The yield on the 10-year US Treasury bond exceeded 5%, reaching a level not seen since the financial crisis of 2007. This situation is due to expectations of a long period of high-interest rates and concerns about inflation. US Federal Reserve Chairman Jerome Powell warned that returning inflation to his 2% target will take time and that there will be bumps in the road. The US economy appears healthy, with recent data showing growth in retail sales and inflation. Investors are adapting to the reality of higher interest rates, and they are expected to remain above 5% until the end of 2024.
The 10-year US Treasury bond experienced an increase in its profits, reaching levels not seen since the great financial crisis of 2007. This Monday, the ten-year bond yield exceeded the 5% threshold, an important number for investors and analysts.

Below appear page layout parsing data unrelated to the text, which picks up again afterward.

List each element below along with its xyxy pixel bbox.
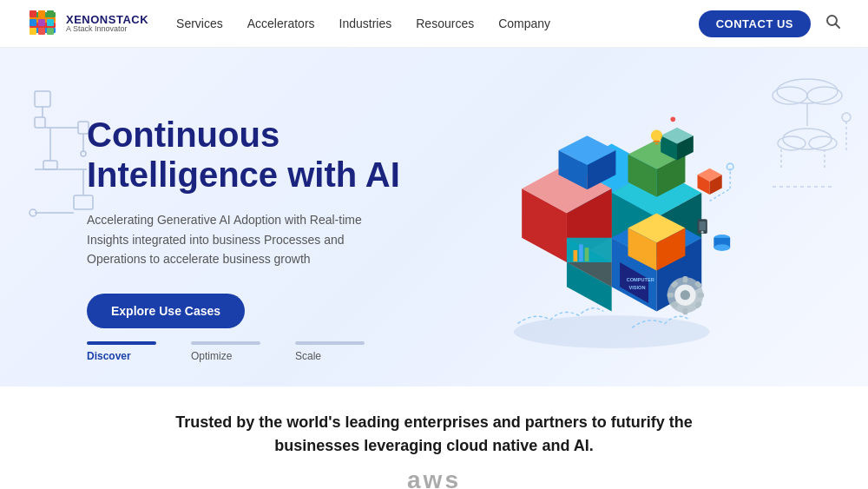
xenonstack-logo-icon bbox=[26, 7, 59, 40]
nav-link-resources[interactable]: Resources bbox=[416, 17, 474, 30]
svg-rect-15 bbox=[35, 91, 50, 107]
nav-right: CONTACT US bbox=[699, 10, 842, 37]
svg-rect-87 bbox=[585, 248, 589, 261]
aws-logo-hint: aws bbox=[35, 466, 833, 489]
hero-section: Continuous Intelligence with AI Accelera… bbox=[0, 48, 868, 387]
svg-text:VISION: VISION bbox=[629, 285, 646, 290]
tab-bar-discover bbox=[87, 341, 156, 345]
svg-point-97 bbox=[701, 231, 704, 234]
tab-discover[interactable]: Discover bbox=[87, 341, 156, 362]
svg-line-14 bbox=[836, 23, 840, 28]
tab-scale[interactable]: Scale bbox=[295, 341, 365, 362]
iso-blocks: COMPUTER VISION bbox=[469, 91, 746, 352]
svg-rect-79 bbox=[667, 293, 674, 298]
svg-rect-80 bbox=[698, 293, 705, 298]
svg-rect-8 bbox=[38, 19, 45, 26]
logo-sub-text: A Stack Innovator bbox=[66, 25, 148, 33]
svg-rect-16 bbox=[35, 117, 45, 128]
logo-text: XENONSTACK A Stack Innovator bbox=[66, 14, 148, 33]
svg-point-100 bbox=[714, 244, 731, 251]
svg-rect-5 bbox=[38, 10, 45, 17]
svg-point-41 bbox=[514, 315, 710, 348]
tab-label-optimize: Optimize bbox=[191, 350, 232, 362]
tab-optimize[interactable]: Optimize bbox=[191, 341, 260, 362]
nav-link-industries[interactable]: Industries bbox=[339, 17, 392, 30]
logo[interactable]: XENONSTACK A Stack Innovator bbox=[26, 7, 148, 40]
nav-link-services[interactable]: Services bbox=[176, 17, 223, 30]
nav-link-accelerators[interactable]: Accelerators bbox=[247, 17, 315, 30]
svg-rect-6 bbox=[47, 10, 54, 17]
svg-rect-12 bbox=[47, 28, 54, 35]
svg-rect-7 bbox=[30, 19, 36, 26]
contact-us-button[interactable]: CONTACT US bbox=[699, 10, 811, 37]
nav-links: Services Accelerators Industries Resourc… bbox=[176, 17, 550, 30]
svg-rect-86 bbox=[579, 244, 583, 261]
nav-left: XENONSTACK A Stack Innovator Services Ac… bbox=[26, 7, 550, 40]
svg-point-39 bbox=[842, 113, 851, 122]
nav-link-company[interactable]: Company bbox=[498, 17, 550, 30]
navbar: XENONSTACK A Stack Innovator Services Ac… bbox=[0, 0, 868, 48]
svg-rect-96 bbox=[700, 221, 707, 230]
trusted-section: Trusted by the world's leading enterpris… bbox=[0, 387, 868, 489]
tab-label-scale: Scale bbox=[295, 350, 321, 362]
hero-tabs: Discover Optimize Scale bbox=[87, 341, 365, 362]
svg-rect-78 bbox=[683, 308, 688, 315]
svg-rect-77 bbox=[683, 276, 688, 283]
trusted-title: Trusted by the world's leading enterpris… bbox=[156, 411, 712, 458]
svg-rect-85 bbox=[574, 250, 578, 261]
hero-description: Accelerating Generative AI Adoption with… bbox=[87, 210, 365, 268]
svg-rect-23 bbox=[43, 161, 57, 169]
svg-point-76 bbox=[681, 290, 690, 300]
search-icon[interactable] bbox=[825, 13, 842, 35]
hero-title: Continuous Intelligence with AI bbox=[87, 115, 400, 195]
svg-rect-10 bbox=[30, 28, 36, 35]
svg-rect-9 bbox=[47, 19, 54, 26]
tab-bar-optimize bbox=[191, 341, 260, 345]
hero-illustration: COMPUTER VISION bbox=[400, 74, 816, 369]
svg-point-91 bbox=[651, 130, 662, 142]
svg-rect-11 bbox=[38, 28, 45, 35]
svg-text:COMPUTER: COMPUTER bbox=[627, 277, 654, 282]
explore-use-cases-button[interactable]: Explore Use Cases bbox=[87, 294, 245, 328]
svg-point-94 bbox=[671, 117, 676, 122]
svg-rect-4 bbox=[30, 10, 36, 17]
tab-label-discover: Discover bbox=[87, 350, 131, 362]
tab-bar-scale bbox=[295, 341, 365, 345]
hero-content: Continuous Intelligence with AI Accelera… bbox=[87, 115, 400, 327]
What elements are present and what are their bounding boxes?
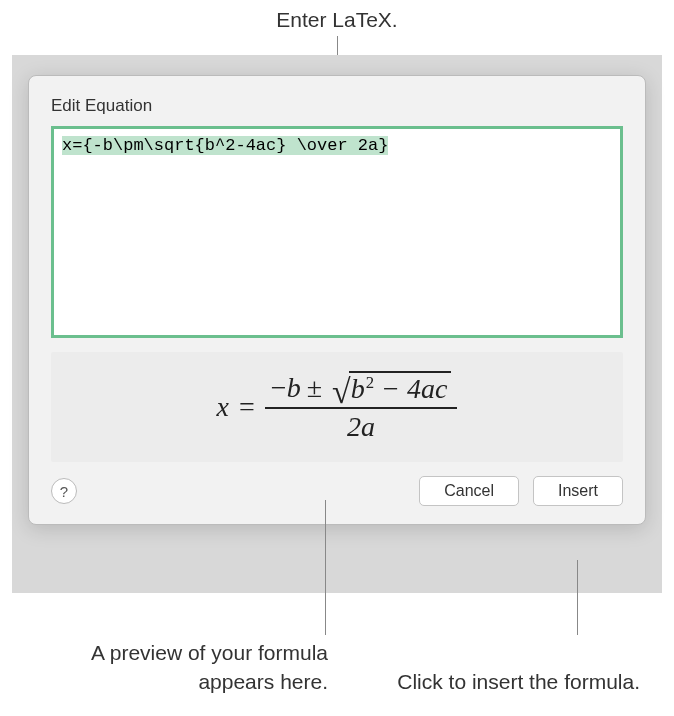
latex-input-text: x={-b\pm\sqrt{b^2-4ac} \over 2a} bbox=[62, 136, 388, 155]
button-row: ? Cancel Insert bbox=[51, 476, 623, 506]
formula-lhs: x bbox=[217, 391, 229, 423]
denominator: 2a bbox=[347, 409, 375, 443]
callout-line-preview bbox=[325, 500, 326, 635]
help-button[interactable]: ? bbox=[51, 478, 77, 504]
numerator: − b ± √ b2 − 4ac bbox=[265, 371, 458, 409]
minus-sign: − bbox=[271, 372, 287, 404]
sqrt-exp: 2 bbox=[366, 373, 374, 392]
insert-button[interactable]: Insert bbox=[533, 476, 623, 506]
dialog-title: Edit Equation bbox=[51, 96, 623, 116]
edit-equation-dialog: Edit Equation x={-b\pm\sqrt{b^2-4ac} \ov… bbox=[28, 75, 646, 525]
sqrt: √ b2 − 4ac bbox=[332, 371, 451, 405]
sqrt-content: b2 − 4ac bbox=[349, 371, 452, 405]
cancel-button[interactable]: Cancel bbox=[419, 476, 519, 506]
callout-insert: Click to insert the formula. bbox=[360, 668, 640, 696]
fraction: − b ± √ b2 − 4ac 2a bbox=[265, 371, 458, 443]
callout-line-insert bbox=[577, 560, 578, 635]
plus-minus-sign: ± bbox=[307, 372, 322, 404]
latex-input[interactable]: x={-b\pm\sqrt{b^2-4ac} \over 2a} bbox=[51, 126, 623, 338]
callout-enter-latex: Enter LaTeX. bbox=[0, 8, 674, 32]
callout-preview: A preview of your formula appears here. bbox=[38, 639, 328, 696]
rendered-formula: x = − b ± √ b2 − 4ac 2a bbox=[217, 371, 458, 443]
sqrt-rest: − 4ac bbox=[374, 373, 447, 404]
formula-preview: x = − b ± √ b2 − 4ac 2a bbox=[51, 352, 623, 462]
sqrt-b: b bbox=[351, 373, 365, 404]
var-b: b bbox=[287, 372, 301, 404]
equals-sign: = bbox=[239, 391, 255, 423]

The rise in 10-year bond yields is due to expectations of a long period of high-interest rates. US Federal Reserve Chairman Jerome Powell recently noted that the process of returning inflation to the 2% target will take time and that there will be roadblocks. Powell warned of the dangers of doing too little or too much with monetary policy, which could harm the economy and inflation.
Despite rising interest rates, the US economy is showing signs of strength. The latest data revealed an increase in retail sales, with a growth of 0.7% in September compared to the previous month. In addition, the year-on-year inflation rate remained at 3.7% in August and September, indicating that prices remained stable.
Investors are beginning to adjust to the fact that there will be a longer period of higher interest rates. According to projections from the US Federal Reserve Board, the interest rate is expected to remain above 5% until the end of 2024. This situation has implications for the global economy, with similar effects expected in Europe and China, as well as consumer spending and investment, which declined due to rising interest rates.
The secondary debt market in Europe was also affected by the expectation of high-interest rates. In the case of the German bond, the profit is close to the 3% threshold, while in the case of the Spanish bond, the profit exceeds 4%, and in the case of Italy, it reaches 4.936%.